■ **Transcribed page contents**:
-----

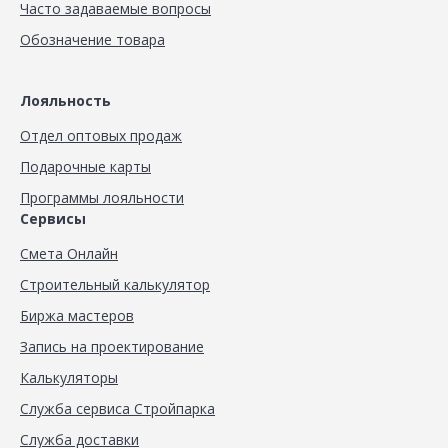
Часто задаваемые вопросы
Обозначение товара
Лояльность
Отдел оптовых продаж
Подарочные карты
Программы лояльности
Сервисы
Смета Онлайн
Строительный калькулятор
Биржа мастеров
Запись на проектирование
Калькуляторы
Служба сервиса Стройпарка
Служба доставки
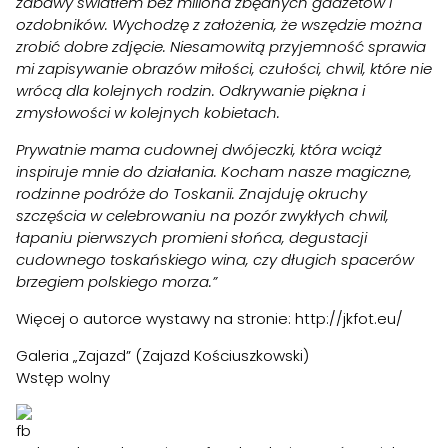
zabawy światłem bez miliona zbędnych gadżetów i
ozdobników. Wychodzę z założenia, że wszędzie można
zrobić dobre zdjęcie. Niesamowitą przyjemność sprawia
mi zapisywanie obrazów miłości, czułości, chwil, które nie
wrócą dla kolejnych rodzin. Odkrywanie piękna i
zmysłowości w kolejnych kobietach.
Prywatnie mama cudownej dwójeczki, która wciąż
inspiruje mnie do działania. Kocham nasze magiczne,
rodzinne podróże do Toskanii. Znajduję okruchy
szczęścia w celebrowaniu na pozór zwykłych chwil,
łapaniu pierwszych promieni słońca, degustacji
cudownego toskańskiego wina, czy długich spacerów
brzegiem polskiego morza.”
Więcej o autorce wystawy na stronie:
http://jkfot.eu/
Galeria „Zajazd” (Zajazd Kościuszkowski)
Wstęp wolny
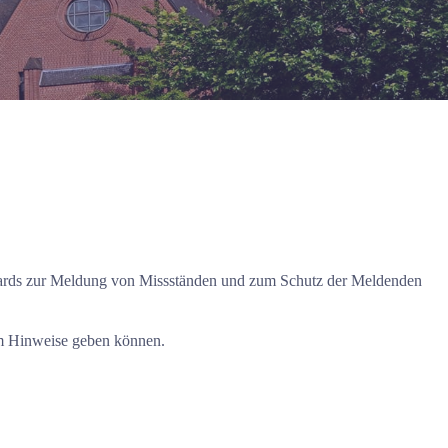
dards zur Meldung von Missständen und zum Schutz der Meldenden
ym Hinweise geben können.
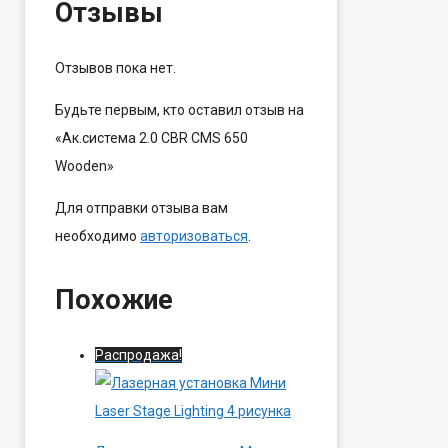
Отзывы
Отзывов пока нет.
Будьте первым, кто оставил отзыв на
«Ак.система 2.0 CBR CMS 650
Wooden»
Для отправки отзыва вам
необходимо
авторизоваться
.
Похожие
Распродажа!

-----

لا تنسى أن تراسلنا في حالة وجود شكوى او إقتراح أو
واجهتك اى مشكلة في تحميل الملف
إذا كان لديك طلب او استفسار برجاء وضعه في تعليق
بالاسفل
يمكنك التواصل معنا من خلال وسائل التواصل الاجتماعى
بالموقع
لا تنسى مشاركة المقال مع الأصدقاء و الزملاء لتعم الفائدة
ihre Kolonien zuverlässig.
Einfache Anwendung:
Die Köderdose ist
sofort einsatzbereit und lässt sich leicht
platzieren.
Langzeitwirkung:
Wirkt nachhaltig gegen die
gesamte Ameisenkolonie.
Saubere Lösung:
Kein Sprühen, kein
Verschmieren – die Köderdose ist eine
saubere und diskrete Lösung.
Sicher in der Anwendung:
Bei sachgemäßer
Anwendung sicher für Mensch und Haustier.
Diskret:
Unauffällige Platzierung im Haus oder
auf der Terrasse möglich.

-----

■ **Task brief**: Would you set down only the lines above from the line with "Строительный калькулятор" to the line with "Распродажа!", both included, exactly as they stand and without the pictures?

■ **Task response**:
Строительный калькулятор
Биржа мастеров
Запись на проектирование
Калькуляторы
Служба сервиса Стройпарка
Служба доставки
zabawy światłem bez miliona zbędnych gadżetów i
ozdobników. Wychodzę z założenia, że wszędzie można
zrobić dobre zdjęcie. Niesamowitą przyjemność sprawia
mi zapisywanie obrazów miłości, czułości, chwil, które nie
wrócą dla kolejnych rodzin. Odkrywanie piękna i
zmysłowości w kolejnych kobietach.
Prywatnie mama cudownej dwójeczki, która wciąż
inspiruje mnie do działania. Kocham nasze magiczne,
rodzinne podróże do Toskanii. Znajduję okruchy
szczęścia w celebrowaniu na pozór zwykłych chwil,
łapaniu pierwszych promieni słońca, degustacji
cudownego toskańskiego wina, czy długich spacerów
brzegiem polskiego morza.”
Więcej o autorce wystawy na stronie:
http://jkfot.eu/
Galeria „Zajazd” (Zajazd Kościuszkowski)
Wstęp wolny
dards zur Meldung von Missständen und zum Schutz der Meldenden
ym Hinweise geben können.
Отзывы
Отзывов пока нет.
Будьте первым, кто оставил отзыв на
«Ак.система 2.0 CBR CMS 650
Wooden»
Для отправки отзыва вам
необходимо
авторизоваться
.
Похожие
Распродажа!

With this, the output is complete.